- _Problem to work on_: What you return should be every line below, word for word, and none of the images.

- _Information shown_:
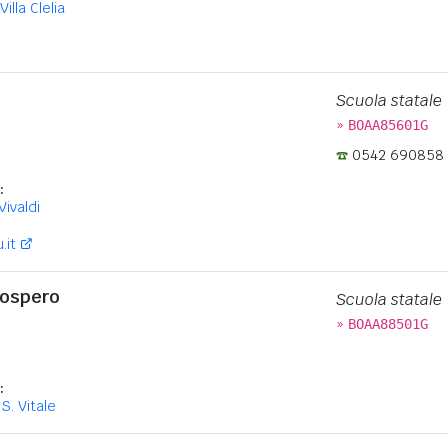
Villa Clelia
Scuola statale
»
BOAA85601G
0542 690858
:
Vivaldi
.it
rospero
Scuola statale
»
BOAA88501G
:
 S. Vitale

- _Answer to the exercise_:
Villa Clelia
Scuola statale
»
BOAA85601G
0542 690858
:
Vivaldi
.it
rospero
Scuola statale
»
BOAA88501G
:
 S. Vitale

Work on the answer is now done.